■ WORK TO BE COMPLETED:
In the copy you make, keep each entry exactly as it is and leave out all images.

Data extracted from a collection
---+---
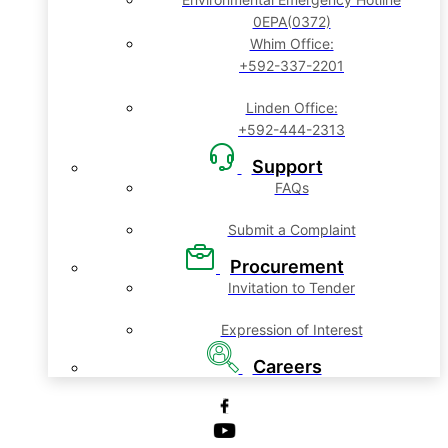
0EPA(0372)
Whim Office:
+592-337-2201
Linden Office:
+592-444-2313
Support
FAQs
Submit a Complaint
Procurement
Invitation to Tender
Expression of Interest
Careers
---+---
■ RESPONSE TO THE TASK:
0EPA(0372)
Whim Office:
+592-337-2201
Linden Office:
+592-444-2313
Support
FAQs
Submit a Complaint
Procurement
Invitation to Tender
Expression of Interest
Careers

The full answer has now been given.